Write out, word for word, only the data from its first line to the line containing "and my lack".
(PROVIDED ENTRIES Opens)
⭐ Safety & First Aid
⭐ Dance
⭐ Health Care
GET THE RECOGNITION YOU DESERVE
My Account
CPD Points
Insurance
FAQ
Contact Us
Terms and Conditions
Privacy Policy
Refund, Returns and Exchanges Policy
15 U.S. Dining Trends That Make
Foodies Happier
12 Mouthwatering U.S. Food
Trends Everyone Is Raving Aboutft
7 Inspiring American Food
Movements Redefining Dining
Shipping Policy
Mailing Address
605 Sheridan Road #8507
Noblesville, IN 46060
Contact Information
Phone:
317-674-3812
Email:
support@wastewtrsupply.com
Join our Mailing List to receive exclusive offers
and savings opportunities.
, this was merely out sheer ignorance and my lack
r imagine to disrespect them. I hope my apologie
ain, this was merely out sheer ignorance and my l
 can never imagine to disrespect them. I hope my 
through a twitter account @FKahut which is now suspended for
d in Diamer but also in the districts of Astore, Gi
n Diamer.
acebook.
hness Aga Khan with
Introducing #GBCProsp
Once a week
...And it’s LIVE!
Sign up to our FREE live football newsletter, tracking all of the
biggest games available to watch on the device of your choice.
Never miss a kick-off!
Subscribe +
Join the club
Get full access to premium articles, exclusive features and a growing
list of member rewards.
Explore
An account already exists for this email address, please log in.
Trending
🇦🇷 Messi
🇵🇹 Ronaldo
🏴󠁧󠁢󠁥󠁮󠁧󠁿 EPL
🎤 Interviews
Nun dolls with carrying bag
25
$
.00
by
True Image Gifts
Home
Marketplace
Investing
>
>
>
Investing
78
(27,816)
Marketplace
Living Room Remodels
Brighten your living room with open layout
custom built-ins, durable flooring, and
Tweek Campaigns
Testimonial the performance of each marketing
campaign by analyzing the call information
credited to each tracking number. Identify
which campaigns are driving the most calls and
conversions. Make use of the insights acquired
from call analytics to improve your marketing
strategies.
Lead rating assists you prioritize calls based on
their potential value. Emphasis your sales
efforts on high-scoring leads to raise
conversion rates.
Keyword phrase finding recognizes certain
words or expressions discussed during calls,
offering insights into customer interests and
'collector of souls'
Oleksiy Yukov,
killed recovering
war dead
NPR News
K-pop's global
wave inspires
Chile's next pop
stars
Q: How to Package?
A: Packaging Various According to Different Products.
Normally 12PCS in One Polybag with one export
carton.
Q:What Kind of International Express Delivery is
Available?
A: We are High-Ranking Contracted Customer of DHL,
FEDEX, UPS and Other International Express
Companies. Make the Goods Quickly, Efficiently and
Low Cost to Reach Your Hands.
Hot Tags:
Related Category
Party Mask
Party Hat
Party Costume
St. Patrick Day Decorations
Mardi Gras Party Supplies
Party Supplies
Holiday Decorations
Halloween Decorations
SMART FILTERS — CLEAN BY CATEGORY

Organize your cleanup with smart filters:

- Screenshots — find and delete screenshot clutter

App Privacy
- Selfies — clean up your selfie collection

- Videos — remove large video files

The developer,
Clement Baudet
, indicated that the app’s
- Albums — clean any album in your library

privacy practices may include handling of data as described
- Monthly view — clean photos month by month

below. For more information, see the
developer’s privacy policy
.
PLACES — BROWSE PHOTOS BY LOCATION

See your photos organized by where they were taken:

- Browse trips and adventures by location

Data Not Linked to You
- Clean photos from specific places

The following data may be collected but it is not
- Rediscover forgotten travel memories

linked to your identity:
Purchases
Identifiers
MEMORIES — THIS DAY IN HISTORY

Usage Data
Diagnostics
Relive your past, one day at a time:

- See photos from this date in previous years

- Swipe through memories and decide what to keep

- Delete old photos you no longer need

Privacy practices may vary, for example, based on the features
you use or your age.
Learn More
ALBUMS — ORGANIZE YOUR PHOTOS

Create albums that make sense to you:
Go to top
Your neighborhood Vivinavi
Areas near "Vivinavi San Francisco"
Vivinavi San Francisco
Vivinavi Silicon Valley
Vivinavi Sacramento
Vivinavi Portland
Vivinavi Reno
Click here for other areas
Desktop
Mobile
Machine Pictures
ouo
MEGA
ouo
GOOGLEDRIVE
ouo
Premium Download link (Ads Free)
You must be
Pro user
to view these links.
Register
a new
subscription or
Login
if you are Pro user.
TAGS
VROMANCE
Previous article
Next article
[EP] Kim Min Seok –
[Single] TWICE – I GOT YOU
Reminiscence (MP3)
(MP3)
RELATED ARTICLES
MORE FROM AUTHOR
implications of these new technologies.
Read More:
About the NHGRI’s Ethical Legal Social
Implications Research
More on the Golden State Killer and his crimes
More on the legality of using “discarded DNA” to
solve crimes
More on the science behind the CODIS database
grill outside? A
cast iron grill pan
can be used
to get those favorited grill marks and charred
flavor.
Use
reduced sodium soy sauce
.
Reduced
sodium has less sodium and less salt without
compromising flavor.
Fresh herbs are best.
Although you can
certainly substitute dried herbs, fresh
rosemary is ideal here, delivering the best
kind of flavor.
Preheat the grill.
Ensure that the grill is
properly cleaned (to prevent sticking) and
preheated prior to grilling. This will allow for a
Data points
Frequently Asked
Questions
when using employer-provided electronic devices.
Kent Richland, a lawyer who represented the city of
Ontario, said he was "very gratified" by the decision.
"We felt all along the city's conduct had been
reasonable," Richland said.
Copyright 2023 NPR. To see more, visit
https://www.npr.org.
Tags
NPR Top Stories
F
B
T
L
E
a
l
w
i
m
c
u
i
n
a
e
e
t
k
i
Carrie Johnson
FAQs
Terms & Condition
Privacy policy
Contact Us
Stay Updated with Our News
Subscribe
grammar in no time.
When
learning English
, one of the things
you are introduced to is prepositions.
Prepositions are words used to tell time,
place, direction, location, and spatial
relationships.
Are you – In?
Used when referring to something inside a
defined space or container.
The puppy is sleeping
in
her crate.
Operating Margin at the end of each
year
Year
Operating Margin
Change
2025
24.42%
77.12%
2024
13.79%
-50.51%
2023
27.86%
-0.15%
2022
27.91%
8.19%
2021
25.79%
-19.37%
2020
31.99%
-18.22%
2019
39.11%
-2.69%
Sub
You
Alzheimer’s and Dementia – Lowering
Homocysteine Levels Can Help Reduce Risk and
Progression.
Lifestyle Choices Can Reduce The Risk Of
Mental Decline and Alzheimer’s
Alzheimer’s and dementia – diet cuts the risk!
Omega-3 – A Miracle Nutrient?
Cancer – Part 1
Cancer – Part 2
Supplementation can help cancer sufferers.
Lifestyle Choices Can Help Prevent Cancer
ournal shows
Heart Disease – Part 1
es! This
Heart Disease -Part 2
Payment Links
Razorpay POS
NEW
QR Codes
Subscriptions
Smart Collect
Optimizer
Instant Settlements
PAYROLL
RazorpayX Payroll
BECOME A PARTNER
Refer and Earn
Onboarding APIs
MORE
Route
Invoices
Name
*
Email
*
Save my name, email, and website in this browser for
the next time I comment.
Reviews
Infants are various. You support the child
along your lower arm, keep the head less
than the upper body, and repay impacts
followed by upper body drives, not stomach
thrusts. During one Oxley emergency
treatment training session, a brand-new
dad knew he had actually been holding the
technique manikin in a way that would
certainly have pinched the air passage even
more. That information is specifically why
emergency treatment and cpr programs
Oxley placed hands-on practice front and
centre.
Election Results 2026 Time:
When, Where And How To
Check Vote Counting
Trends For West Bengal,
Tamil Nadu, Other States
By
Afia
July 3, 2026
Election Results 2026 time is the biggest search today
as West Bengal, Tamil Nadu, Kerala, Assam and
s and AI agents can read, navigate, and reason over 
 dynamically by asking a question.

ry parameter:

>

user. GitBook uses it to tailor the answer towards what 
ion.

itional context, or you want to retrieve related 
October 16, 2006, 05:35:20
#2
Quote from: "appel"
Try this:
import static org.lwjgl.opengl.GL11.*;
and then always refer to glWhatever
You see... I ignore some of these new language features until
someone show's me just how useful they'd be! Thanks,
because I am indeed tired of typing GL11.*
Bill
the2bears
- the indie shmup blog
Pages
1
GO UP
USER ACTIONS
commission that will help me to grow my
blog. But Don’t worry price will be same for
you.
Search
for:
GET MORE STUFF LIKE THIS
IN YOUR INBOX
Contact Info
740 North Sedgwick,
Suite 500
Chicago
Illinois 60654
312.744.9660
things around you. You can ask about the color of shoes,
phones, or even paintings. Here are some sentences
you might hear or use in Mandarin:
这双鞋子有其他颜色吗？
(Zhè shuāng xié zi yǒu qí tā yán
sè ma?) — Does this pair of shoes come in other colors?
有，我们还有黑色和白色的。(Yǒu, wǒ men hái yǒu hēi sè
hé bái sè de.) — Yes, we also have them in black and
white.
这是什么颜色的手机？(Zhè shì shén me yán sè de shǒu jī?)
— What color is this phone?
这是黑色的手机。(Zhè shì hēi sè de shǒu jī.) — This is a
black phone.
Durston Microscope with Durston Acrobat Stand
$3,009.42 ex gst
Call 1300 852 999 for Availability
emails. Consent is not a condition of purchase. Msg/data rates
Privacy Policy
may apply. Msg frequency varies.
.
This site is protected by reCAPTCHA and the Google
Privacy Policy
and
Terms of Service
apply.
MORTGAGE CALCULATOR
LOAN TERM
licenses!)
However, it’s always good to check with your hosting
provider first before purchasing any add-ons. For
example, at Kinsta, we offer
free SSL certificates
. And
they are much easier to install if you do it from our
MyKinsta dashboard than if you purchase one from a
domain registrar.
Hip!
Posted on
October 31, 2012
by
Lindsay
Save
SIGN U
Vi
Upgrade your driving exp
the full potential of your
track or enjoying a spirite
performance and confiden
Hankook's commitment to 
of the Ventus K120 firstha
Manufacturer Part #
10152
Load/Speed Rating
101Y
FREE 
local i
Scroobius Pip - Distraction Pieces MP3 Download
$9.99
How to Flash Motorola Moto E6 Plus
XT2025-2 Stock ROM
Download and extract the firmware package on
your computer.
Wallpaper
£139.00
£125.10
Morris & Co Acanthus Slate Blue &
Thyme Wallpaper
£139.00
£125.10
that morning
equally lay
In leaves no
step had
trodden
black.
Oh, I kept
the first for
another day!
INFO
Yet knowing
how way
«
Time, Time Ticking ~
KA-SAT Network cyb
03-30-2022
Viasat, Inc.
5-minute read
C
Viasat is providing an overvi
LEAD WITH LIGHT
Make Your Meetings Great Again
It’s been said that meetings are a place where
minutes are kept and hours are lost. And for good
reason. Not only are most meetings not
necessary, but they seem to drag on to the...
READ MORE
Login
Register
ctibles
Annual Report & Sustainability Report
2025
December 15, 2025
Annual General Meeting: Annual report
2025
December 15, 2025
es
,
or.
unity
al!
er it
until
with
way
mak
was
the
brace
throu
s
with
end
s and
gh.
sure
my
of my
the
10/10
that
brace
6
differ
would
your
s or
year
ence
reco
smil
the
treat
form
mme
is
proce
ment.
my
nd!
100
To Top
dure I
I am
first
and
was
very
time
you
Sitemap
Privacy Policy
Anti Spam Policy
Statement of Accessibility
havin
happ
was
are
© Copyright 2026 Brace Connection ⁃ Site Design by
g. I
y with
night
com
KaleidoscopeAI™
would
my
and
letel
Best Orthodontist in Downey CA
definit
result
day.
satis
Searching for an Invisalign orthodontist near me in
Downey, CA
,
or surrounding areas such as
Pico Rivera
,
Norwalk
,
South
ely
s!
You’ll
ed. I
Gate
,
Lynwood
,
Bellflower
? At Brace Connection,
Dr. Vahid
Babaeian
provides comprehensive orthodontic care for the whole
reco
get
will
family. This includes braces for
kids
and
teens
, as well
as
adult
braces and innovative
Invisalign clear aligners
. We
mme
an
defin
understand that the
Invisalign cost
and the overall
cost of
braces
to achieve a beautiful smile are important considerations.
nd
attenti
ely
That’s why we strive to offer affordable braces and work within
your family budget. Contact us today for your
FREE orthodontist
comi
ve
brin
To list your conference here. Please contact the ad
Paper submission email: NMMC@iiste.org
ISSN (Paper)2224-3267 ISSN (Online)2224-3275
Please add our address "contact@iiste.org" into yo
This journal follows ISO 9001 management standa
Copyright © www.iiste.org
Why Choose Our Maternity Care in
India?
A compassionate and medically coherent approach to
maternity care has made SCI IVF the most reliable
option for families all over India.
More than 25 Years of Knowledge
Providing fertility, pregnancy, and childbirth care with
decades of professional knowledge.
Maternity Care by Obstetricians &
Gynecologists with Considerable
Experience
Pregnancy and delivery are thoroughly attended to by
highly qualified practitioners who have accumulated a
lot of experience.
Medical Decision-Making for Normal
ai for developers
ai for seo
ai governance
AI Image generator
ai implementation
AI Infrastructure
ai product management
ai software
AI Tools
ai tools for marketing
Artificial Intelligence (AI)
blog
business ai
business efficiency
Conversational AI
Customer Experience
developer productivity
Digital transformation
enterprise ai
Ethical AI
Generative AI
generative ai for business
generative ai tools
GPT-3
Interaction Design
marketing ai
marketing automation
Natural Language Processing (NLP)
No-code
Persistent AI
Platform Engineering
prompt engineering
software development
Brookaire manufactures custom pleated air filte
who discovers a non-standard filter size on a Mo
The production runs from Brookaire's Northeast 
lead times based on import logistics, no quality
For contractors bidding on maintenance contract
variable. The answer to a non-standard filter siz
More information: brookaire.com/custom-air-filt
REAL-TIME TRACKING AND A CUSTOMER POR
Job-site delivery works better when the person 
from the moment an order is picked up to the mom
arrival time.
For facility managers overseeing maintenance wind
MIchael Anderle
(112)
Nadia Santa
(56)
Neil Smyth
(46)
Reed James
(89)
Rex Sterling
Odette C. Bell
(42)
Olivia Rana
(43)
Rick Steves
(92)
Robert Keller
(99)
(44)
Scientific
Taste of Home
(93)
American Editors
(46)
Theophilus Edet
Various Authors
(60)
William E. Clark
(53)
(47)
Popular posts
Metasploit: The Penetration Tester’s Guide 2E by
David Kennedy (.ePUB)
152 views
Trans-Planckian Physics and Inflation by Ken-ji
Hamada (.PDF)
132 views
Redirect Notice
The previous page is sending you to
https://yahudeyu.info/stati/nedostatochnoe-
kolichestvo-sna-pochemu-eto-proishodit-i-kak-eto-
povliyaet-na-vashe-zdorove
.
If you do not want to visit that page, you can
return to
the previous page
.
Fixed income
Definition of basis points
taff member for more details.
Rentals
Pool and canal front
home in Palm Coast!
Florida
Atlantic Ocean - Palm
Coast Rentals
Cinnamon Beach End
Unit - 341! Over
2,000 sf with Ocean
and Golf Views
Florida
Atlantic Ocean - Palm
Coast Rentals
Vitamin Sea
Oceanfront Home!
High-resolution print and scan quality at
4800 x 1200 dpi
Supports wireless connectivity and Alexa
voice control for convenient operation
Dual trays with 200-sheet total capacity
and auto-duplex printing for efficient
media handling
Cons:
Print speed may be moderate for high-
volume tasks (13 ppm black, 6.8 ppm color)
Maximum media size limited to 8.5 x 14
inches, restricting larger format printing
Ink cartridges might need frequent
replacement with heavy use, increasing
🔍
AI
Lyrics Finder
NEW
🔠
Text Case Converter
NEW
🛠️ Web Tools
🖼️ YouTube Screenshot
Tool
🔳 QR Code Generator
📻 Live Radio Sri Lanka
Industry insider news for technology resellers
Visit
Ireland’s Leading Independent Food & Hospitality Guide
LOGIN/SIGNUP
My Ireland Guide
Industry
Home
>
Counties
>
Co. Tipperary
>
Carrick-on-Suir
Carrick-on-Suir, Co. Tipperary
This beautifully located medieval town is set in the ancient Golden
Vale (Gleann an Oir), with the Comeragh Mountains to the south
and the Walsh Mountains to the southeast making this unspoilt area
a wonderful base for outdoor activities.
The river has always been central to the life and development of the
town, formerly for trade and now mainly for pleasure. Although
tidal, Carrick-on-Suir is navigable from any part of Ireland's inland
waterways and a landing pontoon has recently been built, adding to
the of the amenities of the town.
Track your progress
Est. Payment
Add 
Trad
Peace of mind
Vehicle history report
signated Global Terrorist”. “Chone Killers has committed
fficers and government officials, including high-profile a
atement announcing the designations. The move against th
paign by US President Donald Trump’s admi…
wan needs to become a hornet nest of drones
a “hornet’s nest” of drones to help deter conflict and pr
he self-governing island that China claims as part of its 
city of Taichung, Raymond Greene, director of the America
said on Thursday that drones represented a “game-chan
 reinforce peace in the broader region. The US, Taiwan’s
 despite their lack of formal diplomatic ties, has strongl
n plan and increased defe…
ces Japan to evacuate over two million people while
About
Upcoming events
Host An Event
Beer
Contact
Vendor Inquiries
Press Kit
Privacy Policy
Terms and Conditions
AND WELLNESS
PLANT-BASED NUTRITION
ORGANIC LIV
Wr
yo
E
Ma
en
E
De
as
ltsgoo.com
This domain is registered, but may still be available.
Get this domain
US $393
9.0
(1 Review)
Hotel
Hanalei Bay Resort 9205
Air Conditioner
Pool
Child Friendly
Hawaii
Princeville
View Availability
(PROVIDED ENTRIES Closes)
THE ANSWER
⭐ Safety & First Aid
⭐ Dance
⭐ Health Care
GET THE RECOGNITION YOU DESERVE
My Account
CPD Points
Insurance
FAQ
Contact Us
Terms and Conditions
Privacy Policy
Refund, Returns and Exchanges Policy
15 U.S. Dining Trends That Make
Foodies Happier
12 Mouthwatering U.S. Food
Trends Everyone Is Raving Aboutft
7 Inspiring American Food
Movements Redefining Dining
Shipping Policy
Mailing Address
605 Sheridan Road #8507
Noblesville, IN 46060
Contact Information
Phone:
317-674-3812
Email:
support@wastewtrsupply.com
Join our Mailing List to receive exclusive offers
and savings opportunities.
, this was merely out sheer ignorance and my lack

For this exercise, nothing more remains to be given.